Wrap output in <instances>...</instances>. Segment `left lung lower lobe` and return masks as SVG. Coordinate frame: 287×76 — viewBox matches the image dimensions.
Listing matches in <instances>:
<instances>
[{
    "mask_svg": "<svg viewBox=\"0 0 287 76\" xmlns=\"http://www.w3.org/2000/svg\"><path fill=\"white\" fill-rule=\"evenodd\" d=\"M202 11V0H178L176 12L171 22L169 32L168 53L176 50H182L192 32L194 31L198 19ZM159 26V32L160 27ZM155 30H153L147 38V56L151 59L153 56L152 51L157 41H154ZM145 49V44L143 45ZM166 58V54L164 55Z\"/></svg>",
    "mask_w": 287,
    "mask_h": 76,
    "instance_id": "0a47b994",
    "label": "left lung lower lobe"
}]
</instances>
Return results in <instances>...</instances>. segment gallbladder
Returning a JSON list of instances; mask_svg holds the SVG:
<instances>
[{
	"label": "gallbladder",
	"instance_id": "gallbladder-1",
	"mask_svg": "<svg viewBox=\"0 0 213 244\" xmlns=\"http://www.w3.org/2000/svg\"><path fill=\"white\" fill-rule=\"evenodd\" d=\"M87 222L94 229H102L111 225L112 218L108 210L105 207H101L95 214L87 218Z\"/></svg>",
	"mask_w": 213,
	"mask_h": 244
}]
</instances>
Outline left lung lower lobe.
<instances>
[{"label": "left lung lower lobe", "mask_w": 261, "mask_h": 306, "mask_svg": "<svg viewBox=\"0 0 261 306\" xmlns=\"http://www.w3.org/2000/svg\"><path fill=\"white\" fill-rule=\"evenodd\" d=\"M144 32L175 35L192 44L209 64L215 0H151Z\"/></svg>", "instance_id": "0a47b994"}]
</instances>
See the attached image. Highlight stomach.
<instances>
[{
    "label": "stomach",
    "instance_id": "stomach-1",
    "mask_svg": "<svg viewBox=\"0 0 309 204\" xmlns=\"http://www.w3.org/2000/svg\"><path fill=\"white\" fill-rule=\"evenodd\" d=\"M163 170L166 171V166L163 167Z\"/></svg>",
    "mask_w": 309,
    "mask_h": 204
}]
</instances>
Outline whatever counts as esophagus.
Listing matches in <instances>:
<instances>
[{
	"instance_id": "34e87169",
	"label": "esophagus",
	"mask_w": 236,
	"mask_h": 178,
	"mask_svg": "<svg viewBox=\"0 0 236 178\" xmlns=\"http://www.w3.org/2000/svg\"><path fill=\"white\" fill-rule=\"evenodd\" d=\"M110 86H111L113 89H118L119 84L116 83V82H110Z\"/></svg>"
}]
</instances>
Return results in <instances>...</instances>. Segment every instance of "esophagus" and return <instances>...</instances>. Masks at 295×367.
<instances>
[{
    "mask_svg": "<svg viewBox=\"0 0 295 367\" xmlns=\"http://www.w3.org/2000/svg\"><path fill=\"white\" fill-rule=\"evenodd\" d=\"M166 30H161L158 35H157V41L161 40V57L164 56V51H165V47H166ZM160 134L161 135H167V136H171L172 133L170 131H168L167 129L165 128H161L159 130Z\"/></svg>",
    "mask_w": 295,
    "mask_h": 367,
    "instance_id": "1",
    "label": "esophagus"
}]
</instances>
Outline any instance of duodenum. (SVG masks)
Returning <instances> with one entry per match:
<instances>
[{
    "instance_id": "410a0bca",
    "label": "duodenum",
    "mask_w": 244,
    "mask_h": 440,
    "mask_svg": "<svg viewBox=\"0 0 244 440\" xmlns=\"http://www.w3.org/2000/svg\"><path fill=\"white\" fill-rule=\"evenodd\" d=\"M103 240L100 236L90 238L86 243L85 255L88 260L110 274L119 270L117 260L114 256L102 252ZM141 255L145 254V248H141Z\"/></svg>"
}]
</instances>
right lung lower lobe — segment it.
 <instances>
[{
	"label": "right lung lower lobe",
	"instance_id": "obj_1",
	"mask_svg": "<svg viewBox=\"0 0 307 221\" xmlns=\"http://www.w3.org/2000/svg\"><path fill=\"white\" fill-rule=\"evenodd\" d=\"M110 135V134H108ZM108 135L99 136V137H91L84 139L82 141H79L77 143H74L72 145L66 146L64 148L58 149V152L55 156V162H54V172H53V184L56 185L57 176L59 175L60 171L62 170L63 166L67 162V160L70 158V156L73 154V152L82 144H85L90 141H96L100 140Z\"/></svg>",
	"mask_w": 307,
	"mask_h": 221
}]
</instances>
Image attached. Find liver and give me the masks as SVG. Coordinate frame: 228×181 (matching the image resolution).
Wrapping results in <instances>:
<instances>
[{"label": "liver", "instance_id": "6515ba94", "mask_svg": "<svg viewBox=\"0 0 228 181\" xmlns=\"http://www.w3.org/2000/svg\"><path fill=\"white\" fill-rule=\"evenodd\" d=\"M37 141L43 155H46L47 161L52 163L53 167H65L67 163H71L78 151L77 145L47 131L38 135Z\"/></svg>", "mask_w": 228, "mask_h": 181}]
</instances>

## WORK ITEM
Please transcribe all of the data above exactly.

## ANSWER AREA
Wrap output in <instances>...</instances>. Segment `left lung lower lobe` and return masks as SVG. Coordinate frame: 287×76 — viewBox matches the image dimensions.
Listing matches in <instances>:
<instances>
[{
    "mask_svg": "<svg viewBox=\"0 0 287 76\" xmlns=\"http://www.w3.org/2000/svg\"><path fill=\"white\" fill-rule=\"evenodd\" d=\"M202 11V0H178L176 12L171 22L169 32L168 53L176 50H182L192 32L194 31L198 19ZM159 26V32L160 27ZM155 30H153L147 38V56L151 59L153 56L152 51L157 41H154ZM145 49V44L143 45ZM166 58V54L164 55Z\"/></svg>",
    "mask_w": 287,
    "mask_h": 76,
    "instance_id": "0a47b994",
    "label": "left lung lower lobe"
}]
</instances>
Return results in <instances>...</instances>. segment gallbladder
Returning a JSON list of instances; mask_svg holds the SVG:
<instances>
[{
	"label": "gallbladder",
	"instance_id": "gallbladder-1",
	"mask_svg": "<svg viewBox=\"0 0 213 244\" xmlns=\"http://www.w3.org/2000/svg\"><path fill=\"white\" fill-rule=\"evenodd\" d=\"M87 222L94 229H102L111 225L112 218L108 210L105 207H101L95 214L87 218Z\"/></svg>",
	"mask_w": 213,
	"mask_h": 244
}]
</instances>
Outline left lung lower lobe.
<instances>
[{"label": "left lung lower lobe", "mask_w": 261, "mask_h": 306, "mask_svg": "<svg viewBox=\"0 0 261 306\" xmlns=\"http://www.w3.org/2000/svg\"><path fill=\"white\" fill-rule=\"evenodd\" d=\"M144 32L175 35L192 44L209 64L215 0H151Z\"/></svg>", "instance_id": "0a47b994"}]
</instances>
See the attached image. Highlight stomach.
<instances>
[{
    "label": "stomach",
    "instance_id": "stomach-1",
    "mask_svg": "<svg viewBox=\"0 0 309 204\" xmlns=\"http://www.w3.org/2000/svg\"><path fill=\"white\" fill-rule=\"evenodd\" d=\"M163 170L166 171V166L163 167Z\"/></svg>",
    "mask_w": 309,
    "mask_h": 204
}]
</instances>
Outline whatever counts as esophagus.
Listing matches in <instances>:
<instances>
[{
	"instance_id": "34e87169",
	"label": "esophagus",
	"mask_w": 236,
	"mask_h": 178,
	"mask_svg": "<svg viewBox=\"0 0 236 178\" xmlns=\"http://www.w3.org/2000/svg\"><path fill=\"white\" fill-rule=\"evenodd\" d=\"M110 86H111L113 89H118L119 84L116 83V82H110Z\"/></svg>"
}]
</instances>
Return results in <instances>...</instances>. Segment every instance of "esophagus" and return <instances>...</instances>. Masks at 295×367.
<instances>
[{
    "mask_svg": "<svg viewBox=\"0 0 295 367\" xmlns=\"http://www.w3.org/2000/svg\"><path fill=\"white\" fill-rule=\"evenodd\" d=\"M166 30H161L158 35H157V41L161 40V57L164 56V51H165V47H166ZM160 134L161 135H167V136H171L172 133L170 131H168L167 129L165 128H161L159 130Z\"/></svg>",
    "mask_w": 295,
    "mask_h": 367,
    "instance_id": "1",
    "label": "esophagus"
}]
</instances>
Outline any instance of duodenum. (SVG masks)
Returning <instances> with one entry per match:
<instances>
[{
    "instance_id": "410a0bca",
    "label": "duodenum",
    "mask_w": 244,
    "mask_h": 440,
    "mask_svg": "<svg viewBox=\"0 0 244 440\" xmlns=\"http://www.w3.org/2000/svg\"><path fill=\"white\" fill-rule=\"evenodd\" d=\"M103 240L100 236L90 238L86 243L85 255L88 260L110 274L119 270L117 260L114 256L102 252ZM141 255L145 254V248H141Z\"/></svg>"
}]
</instances>
right lung lower lobe — segment it.
 <instances>
[{
	"label": "right lung lower lobe",
	"instance_id": "obj_1",
	"mask_svg": "<svg viewBox=\"0 0 307 221\" xmlns=\"http://www.w3.org/2000/svg\"><path fill=\"white\" fill-rule=\"evenodd\" d=\"M110 135V134H108ZM108 135L99 136V137H91L84 139L82 141H79L77 143H74L72 145L66 146L64 148L58 149V152L55 156V162H54V172H53V184L56 185L57 176L59 175L60 171L62 170L63 166L67 162V160L70 158V156L73 154V152L82 144H85L90 141H96L100 140Z\"/></svg>",
	"mask_w": 307,
	"mask_h": 221
}]
</instances>
Image attached. Find liver and give me the masks as SVG. Coordinate frame: 228×181 (matching the image resolution).
Wrapping results in <instances>:
<instances>
[{"label": "liver", "instance_id": "6515ba94", "mask_svg": "<svg viewBox=\"0 0 228 181\" xmlns=\"http://www.w3.org/2000/svg\"><path fill=\"white\" fill-rule=\"evenodd\" d=\"M37 141L43 155H46L47 161L52 163L53 167H65L67 163H71L78 151L77 145L47 131L38 135Z\"/></svg>", "mask_w": 228, "mask_h": 181}]
</instances>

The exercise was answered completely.